**Supplied records**

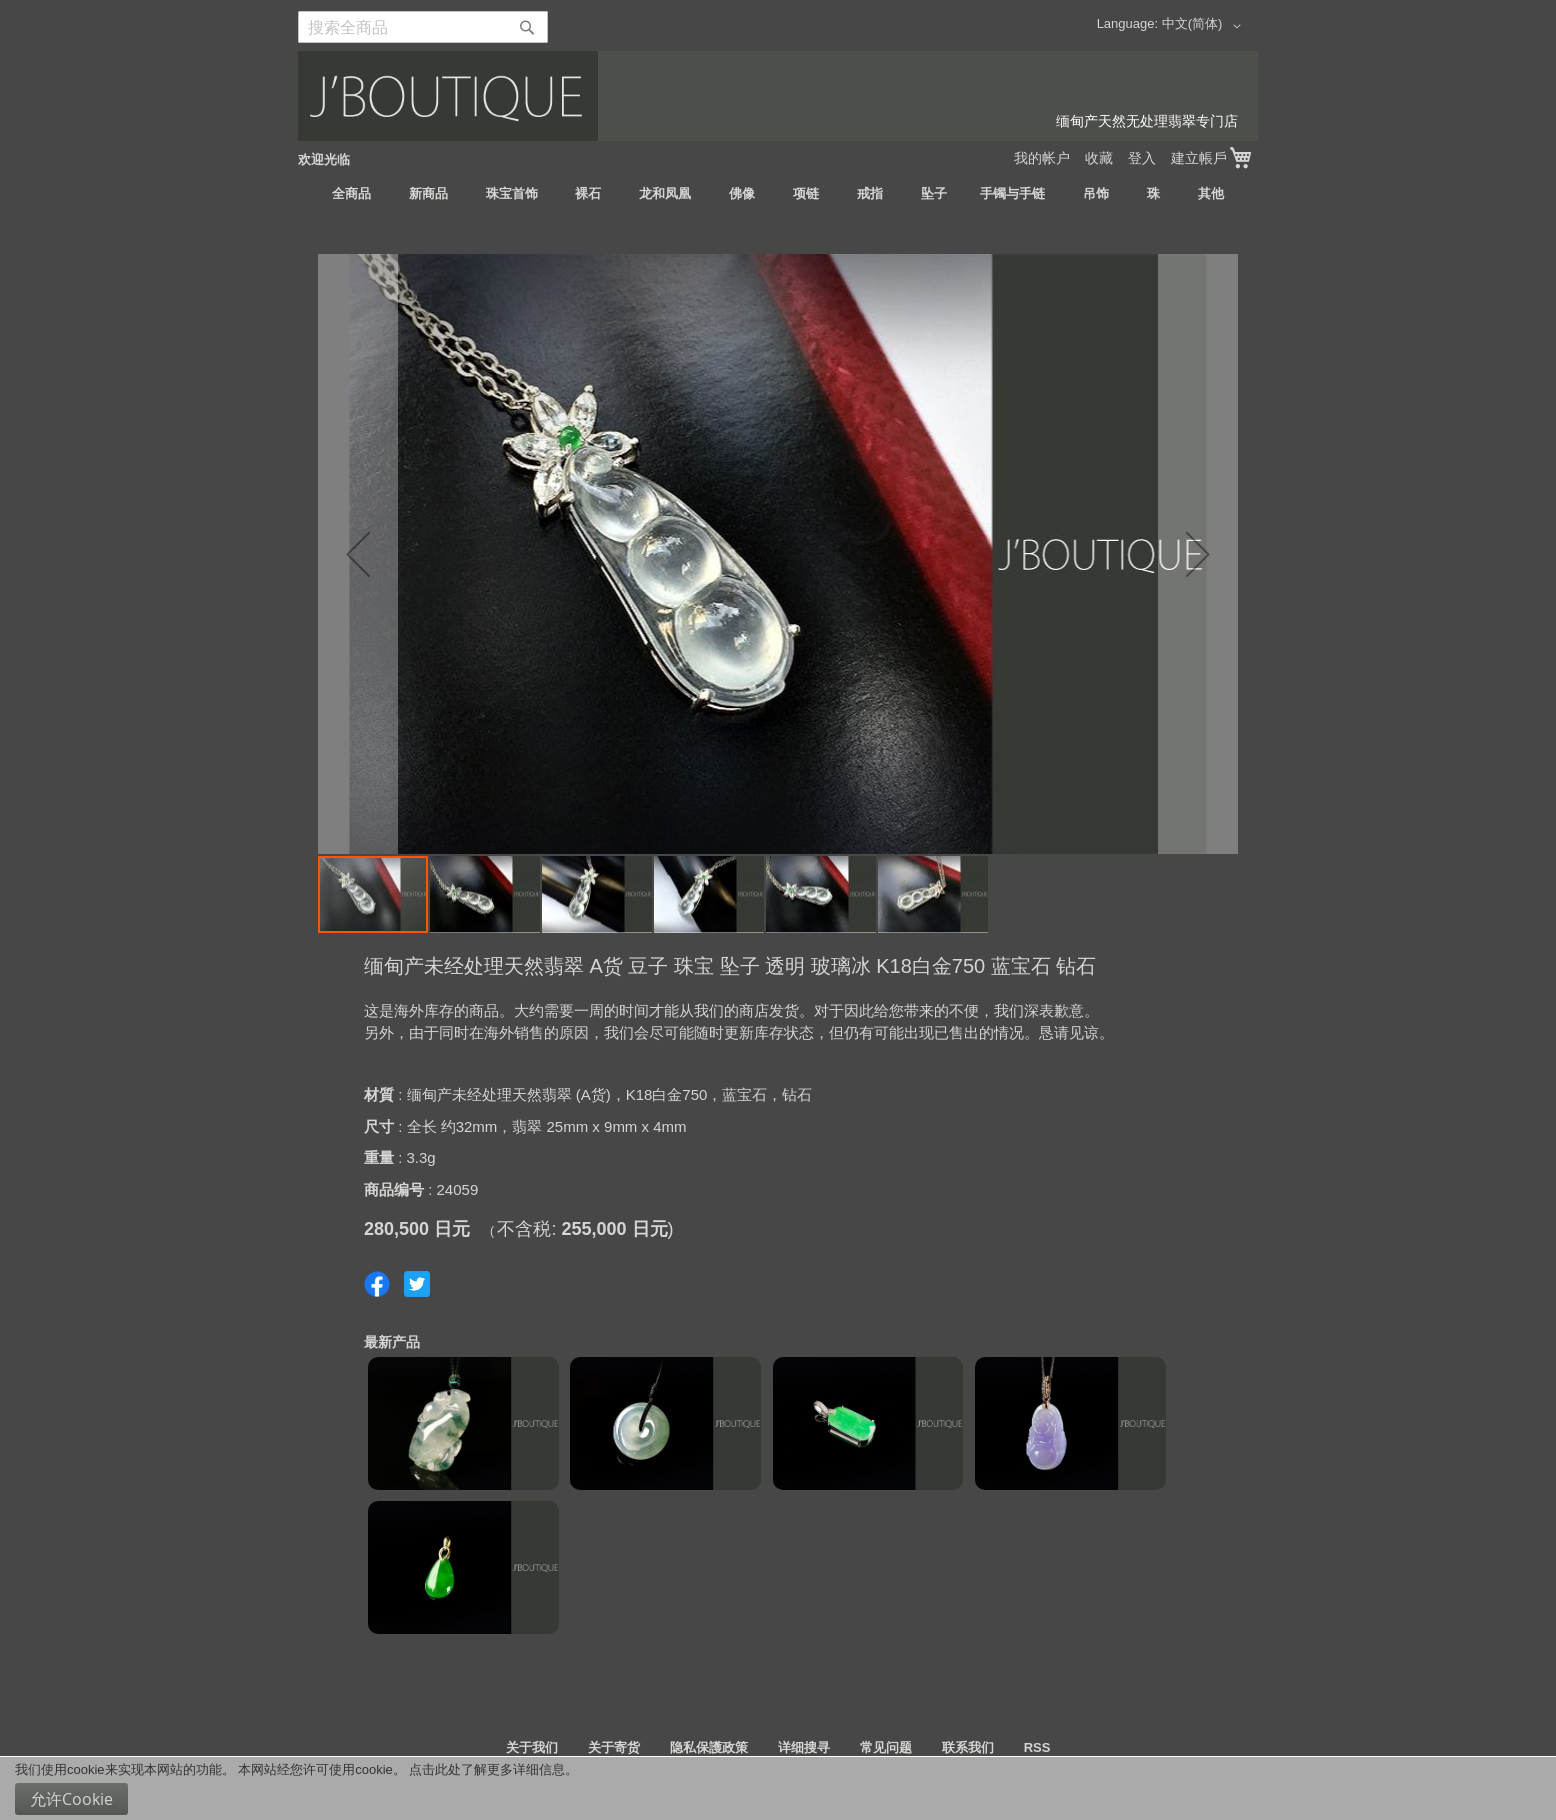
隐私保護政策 (709, 1747)
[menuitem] (351, 194)
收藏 (1099, 158)
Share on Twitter (417, 1284)
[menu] (778, 194)
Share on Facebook (377, 1284)
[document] (778, 1788)
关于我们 (532, 1747)
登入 (1142, 158)
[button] (1205, 26)
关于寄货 (614, 1747)
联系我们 (968, 1747)
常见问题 (886, 1747)
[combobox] (423, 27)
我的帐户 (1042, 158)
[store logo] (778, 96)
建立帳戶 (1199, 158)
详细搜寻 (804, 1747)
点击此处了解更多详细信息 (487, 1769)
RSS (1037, 1747)
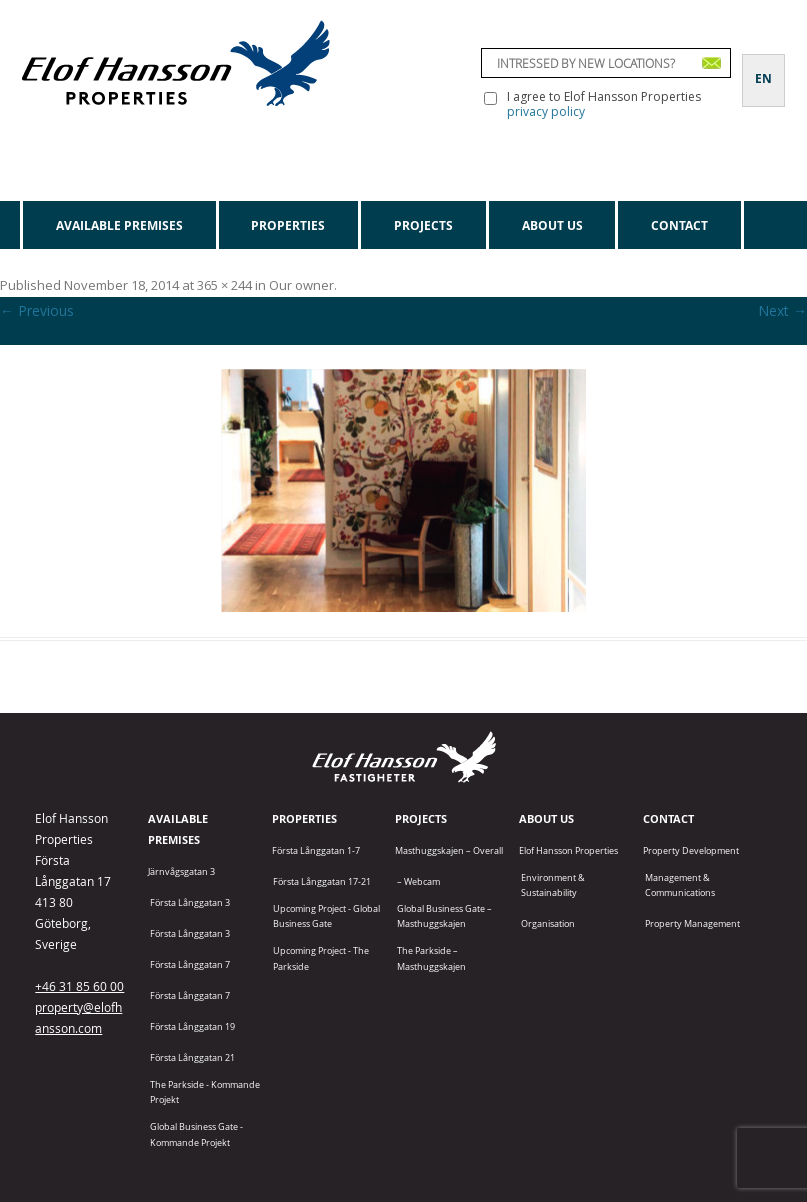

**What is being asked**
All lines after and including the one with "关于寄货 (614, 1747)", through the end of the entries above, should be output exactly and by themselves. The pictures are to be left out.

**Response below**
关于寄货 (614, 1747)
联系我们 (968, 1747)
常见问题 (886, 1747)
[combobox] (423, 27)
我的帐户 (1042, 158)
[store logo] (778, 96)
建立帳戶 (1199, 158)
详细搜寻 (804, 1747)
点击此处了解更多详细信息 (487, 1769)
RSS (1037, 1747)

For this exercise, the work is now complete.